■ **WHAT YOU ARE ASKED TO DO**
The answer must consist of each line below that holds the word "partir", copied as it stands.

[Collected data]
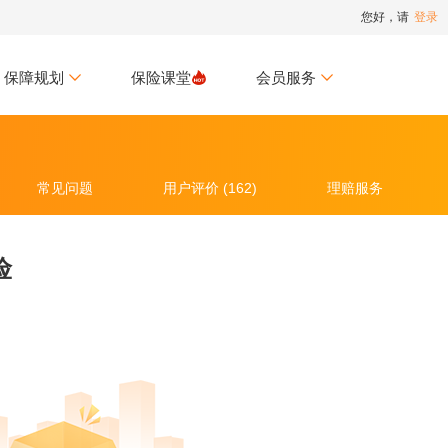
您好，请
登录
保障规划
保险课堂
会员服务
常见问题
用户评价 (162)
理赔服务
险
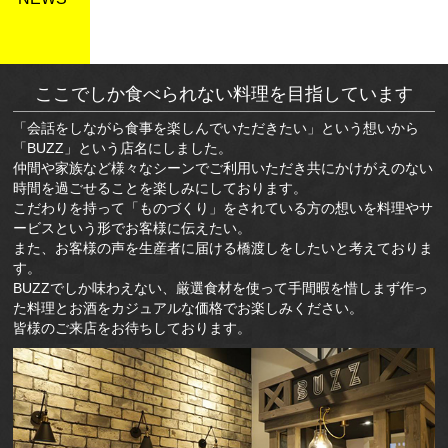
ここでしか食べられない料理を目指しています
「会話をしながら食事を楽しんでいただきたい」という想いから
「BUZZ」という店名にしました。
仲間や家族など様々なシーンでご利用いただき共にかけがえのない
時間を過ごせることを楽しみにしております。
こだわりを持って「ものづくり」をされている方の想いを料理やサ
ービスという形でお客様に伝えたい。
また、お客様の声を生産者に届ける橋渡しをしたいと考えておりま
す。
BUZZでしか味わえない、厳選食材を使って手間暇を惜しまず作っ
た料理とお酒をカジュアルな価格でお楽しみください。
皆様のご来店をお待ちしております。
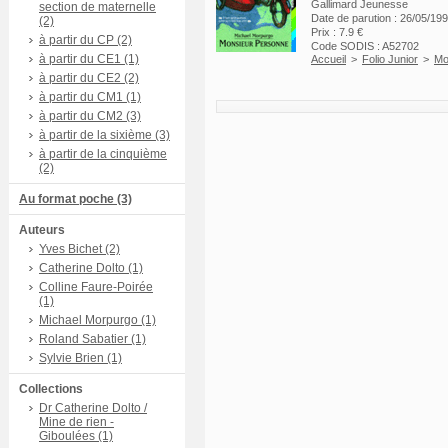
Gallimard Jeunesse
section de maternelle
Date de parution : 26/05/19
(2)
Prix : 7.9 €
à partir du CP (2)
Code SODIS : A52702
à partir du CE1 (1)
Accueil
>
Folio Junior
>
Mo
à partir du CE2 (2)
à partir du CM1 (1)
à partir du CM2 (3)
à partir de la sixième (3)
à partir de la cinquième
(2)
Au format poche (3)
Auteurs
Yves Bichet (2)
Catherine Dolto (1)
Colline Faure-Poirée
(1)
Michael Morpurgo (1)
Roland Sabatier (1)
Sylvie Brien (1)
Collections
Dr Catherine Dolto /
Mine de rien -
Giboulées (1)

■ **REPLY**
à partir du CP (2)
à partir du CE1 (1)
à partir du CE2 (2)
à partir du CM1 (1)
à partir du CM2 (3)
à partir de la sixième (3)
à partir de la cinquième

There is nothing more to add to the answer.